■ **How to complete this task**
Search term "image": please show all lines in the listing that contain it.

========================

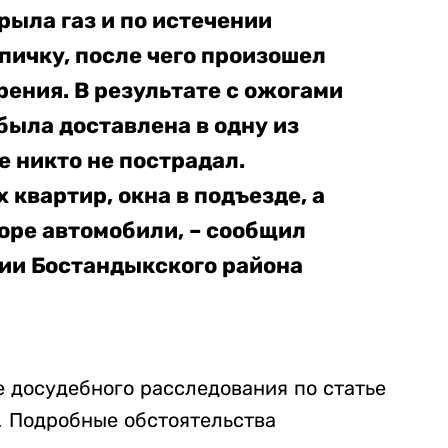
ыла газ и по истечении
пичку, после чего произошел
рения. В результате с ожогами
была доставлена в одну из
е никто не пострадал.
квартир, окна в подъезде, а
оре автомобили, – сообщил
ии Бостандыкского района
е досудебного расследования по статье
". Подробные обстоятельства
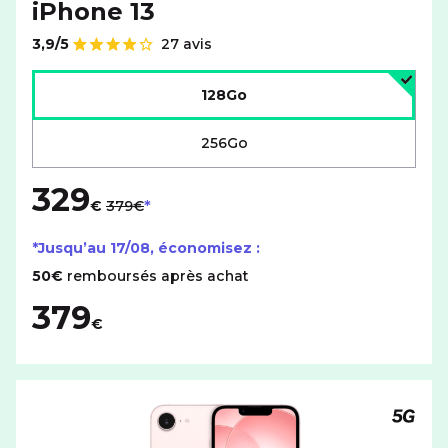
iPhone 13
3,9/5
27 avis
Note de
Choisir l'espace de stockage :
128Go
256Go
329
au lieu de
€
379€
*Jusqu’au
17/08
, économisez :
50€
remboursés après achat
379
€
Téléph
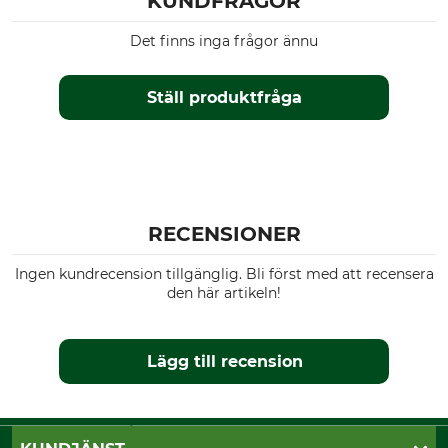
KUNDFRÅGOR
Det finns inga frågor ännu
Ställ produktfråga
RECENSIONER
Ingen kundrecension tillgänglig. Bli först med att recensera
den här artikeln!
Lägg till recension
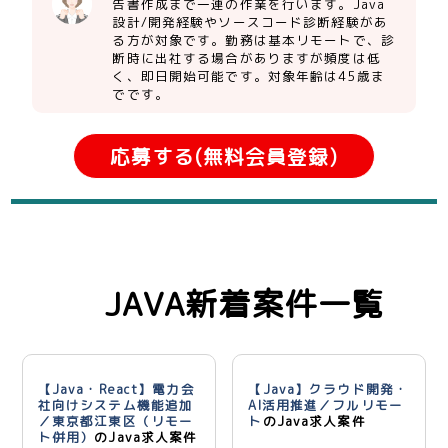
告書作成まで一連の作業を行います。Java
設計/開発経験やソースコード診断経験があ
る方が対象です。勤務は基本リモートで、診
断時に出社する場合がありますが頻度は低
く、即日開始可能です。対象年齢は45歳ま
でです。
応募する(無料会員登録)
JAVA新着案件一覧
【Java・React】電力会
【Java】クラウド開発・
社向けシステム機能追加
AI活用推進／フルリモー
／東京都江東区（リモー
ト
のJava求人案件
ト併用）
のJava求人案件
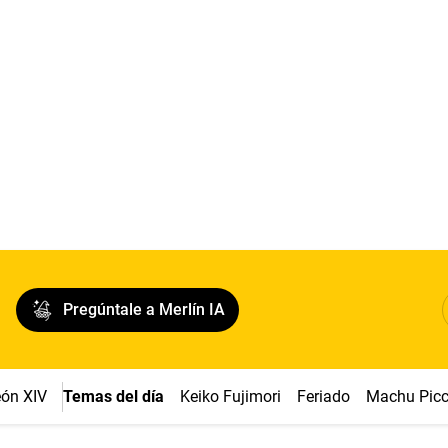
Pregúntale a Merlín IA
ón XIV
Temas del día
Keiko Fujimori
Feriado
Machu Pic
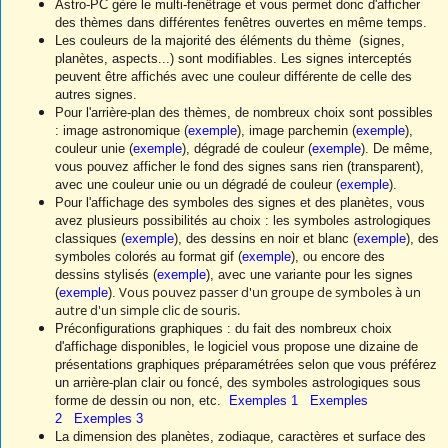
Astro-PC gère le multi-fenêtrage et vous permet donc d'afficher
des thèmes dans différentes fenêtres ouvertes en même temps.
Les couleurs de la majorité des éléments du thème (signes,
planètes, aspects...) sont modifiables. Les signes interceptés
peuvent être affichés avec une couleur différente de celle des
autres signes.
Pour l'arrière-plan des thèmes, de nombreux choix sont possibles
: image astronomique (
exemple
), image parchemin (
exemple
),
couleur unie (
exemple
), dégradé de couleur (
exemple
). De même,
vous pouvez afficher le fond des signes sans rien (transparent),
avec une couleur unie ou un dégradé de couleur (
exemple
).
Pour l'affichage des symboles des signes et des planètes, vous
avez plusieurs possibilités au choix : les symboles astrologiques
classiques (
exemple
), des dessins en noir et blanc (
exemple
), des
symboles colorés au format gif (
exemple
), ou encore des
dessins stylisés (
exemple
), avec une variante pour les signes
Vous pouvez passer d'un groupe de symboles à un
(
exemple
).
autre d'un simple clic de souris.
Préconfigurations graphiques : du fait des nombreux choix
d'affichage disponibles, le logiciel vous propose une dizaine de
présentations graphiques préparamétrées selon que vous préférez
un arrière-plan clair ou foncé, des symboles astrologiques sous
forme de dessin ou non, etc.
Exemples 1
Exemples
2
Exemples 3
La dimension des planètes, zodiaque, caractères et surface des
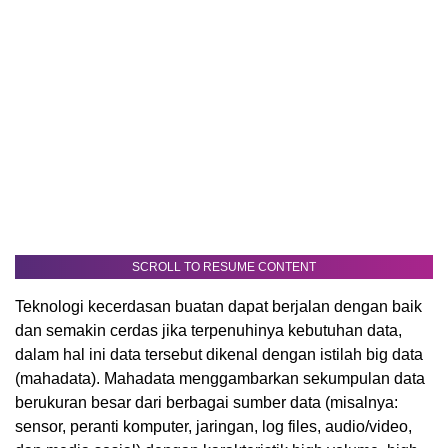
SCROLL TO RESUME CONTENT
Teknologi kecerdasan buatan dapat berjalan dengan baik
dan semakin cerdas jika terpenuhinya kebutuhan data,
dalam hal ini data tersebut dikenal dengan istilah big data
(mahadata). Mahadata menggambarkan sekumpulan data
berukuran besar dari berbagai sumber data (misalnya:
sensor, peranti komputer, jaringan, log files, audio/video,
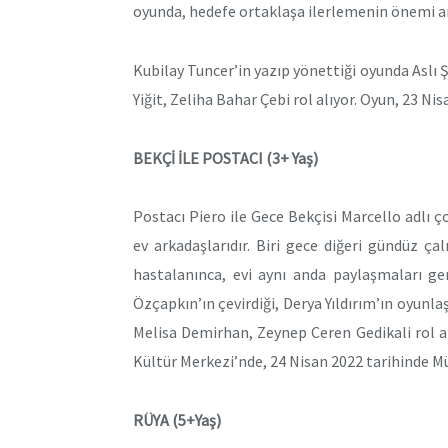
oyunda, hedefe ortaklaşa ilerlemenin önemi an
Kubilay Tuncer’in yazıp yönettiği oyunda Aslı 
Yiğit, Zeliha Bahar Çebi rol alıyor. Oyun, 23 N
BEKÇİ İLE POSTACI (3+ Yaş)
Postacı Piero ile Gece Bekçisi Marcello adlı ç
ev arkadaşlarıdır. Biri gece diğeri gündüz ça
hastalanınca, evi aynı anda paylaşmaları ge
Özçapkın’ın çevirdiği, Derya Yıldırım’ın oyunl
Melisa Demirhan, Zeynep Ceren Gedikali rol al
Kültür Merkezi’nde, 24 Nisan 2022 tarihinde 
RÜYA (5+Yaş)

========================

■ **Exercise output**
: image astronomique (
), image parchemin (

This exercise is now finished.